**Work instructions**
Your answer is a copy of every line in the records where "screenshot" appears.

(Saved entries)

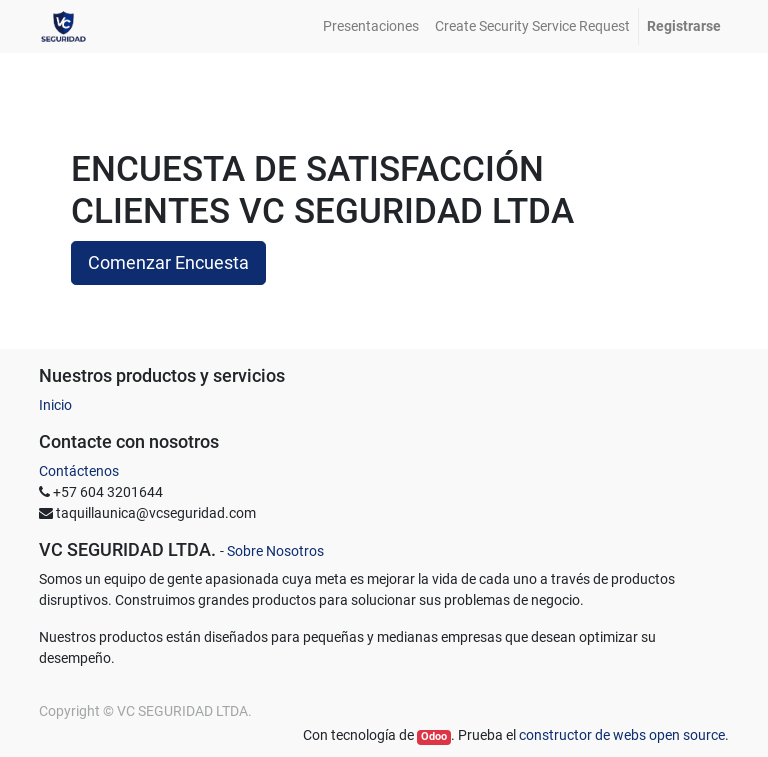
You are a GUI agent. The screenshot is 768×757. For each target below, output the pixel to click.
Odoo (434, 736)
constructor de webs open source (622, 735)
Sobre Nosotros (275, 551)
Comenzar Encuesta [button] (168, 263)
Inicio (55, 405)
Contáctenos (79, 471)
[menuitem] (371, 26)
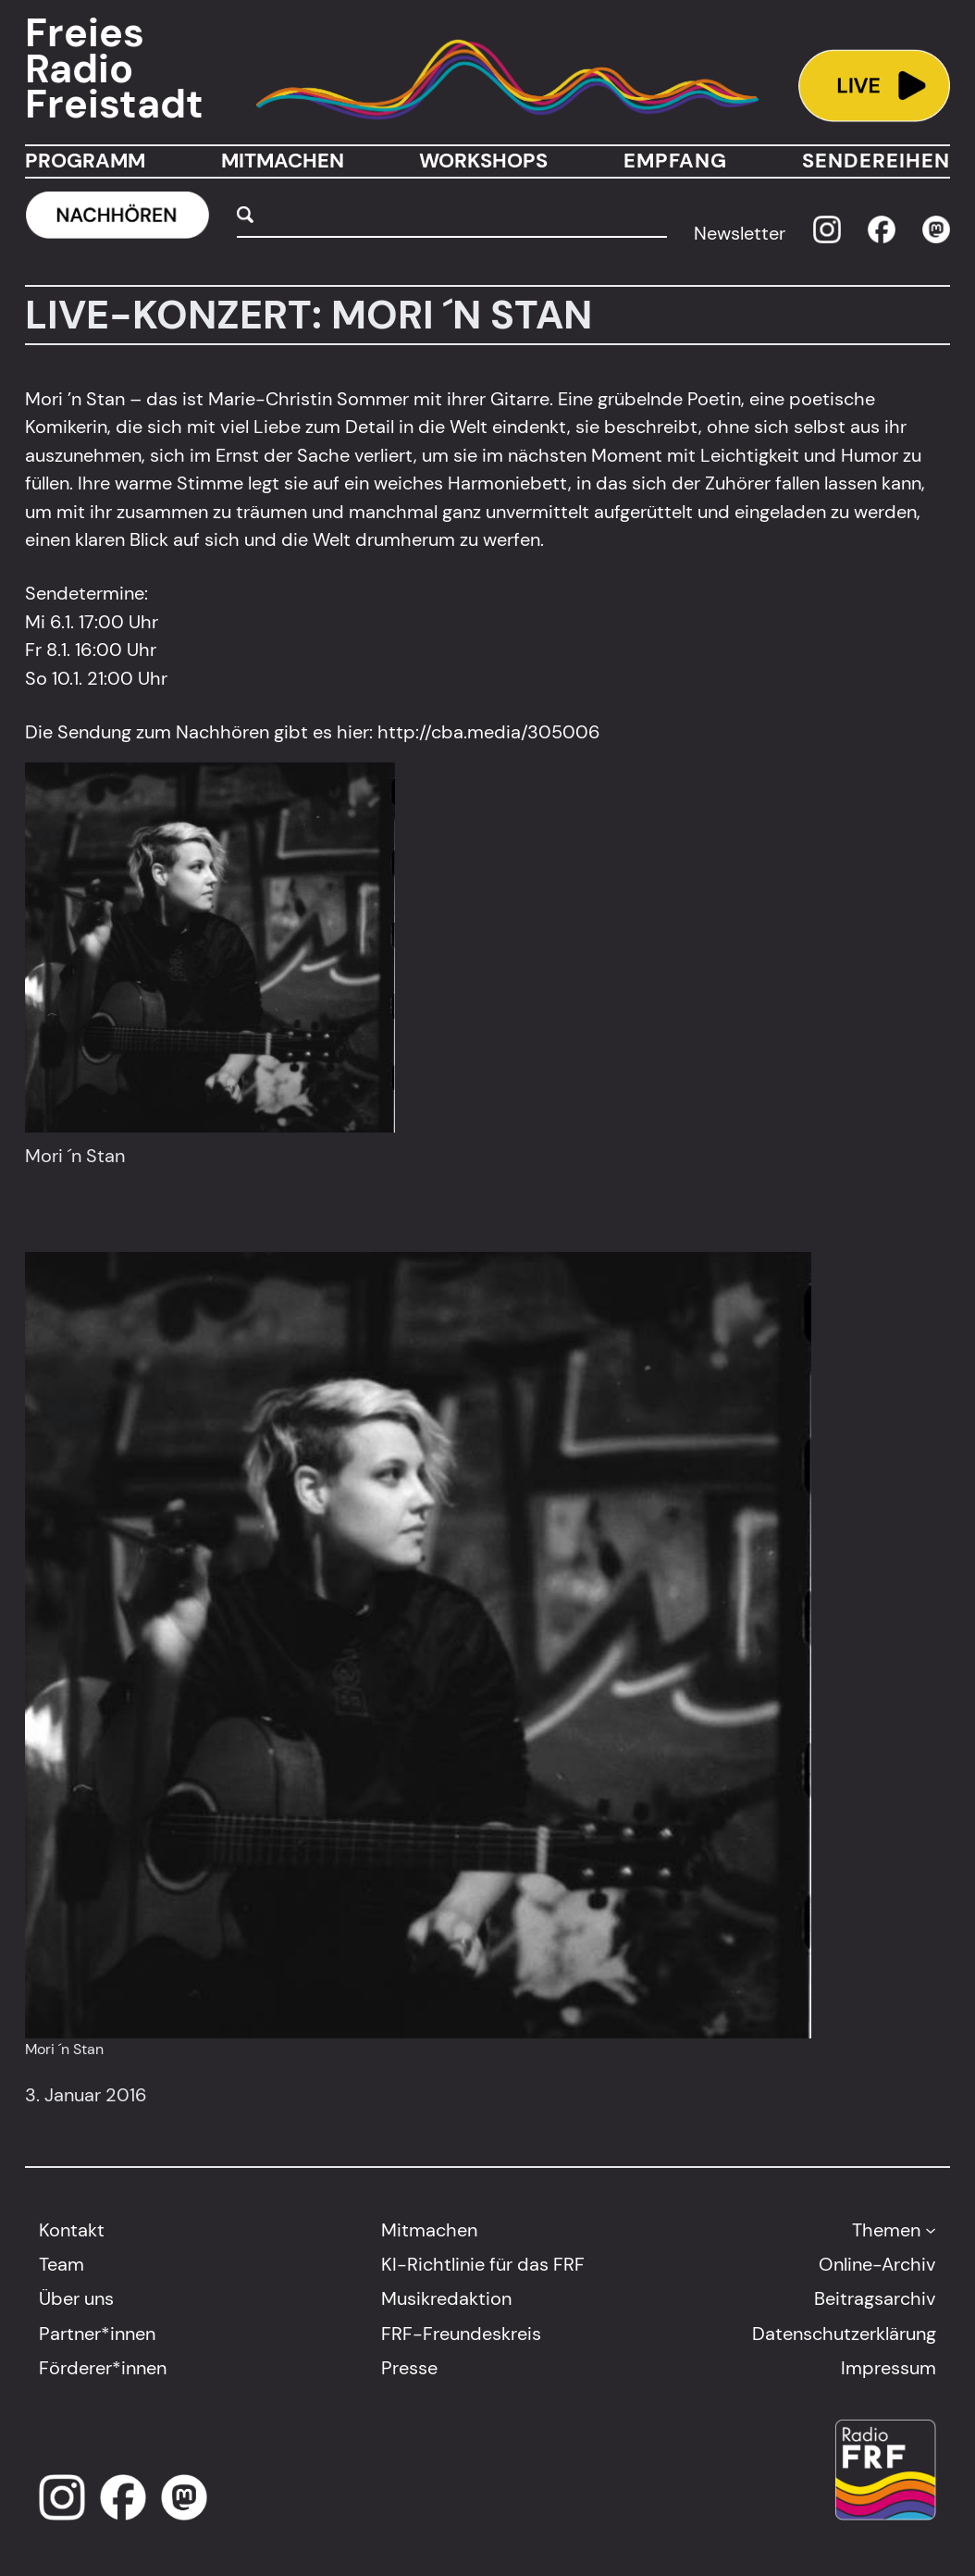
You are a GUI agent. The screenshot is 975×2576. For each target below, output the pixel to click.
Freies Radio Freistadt (114, 68)
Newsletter (739, 233)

**Your response**
You are a GUI agent. The screenshot is 768×757. For each target below, output the pixel to click.
You are a GUI agent. The screenshot is 975×2576. For each target below, output the pixel to click.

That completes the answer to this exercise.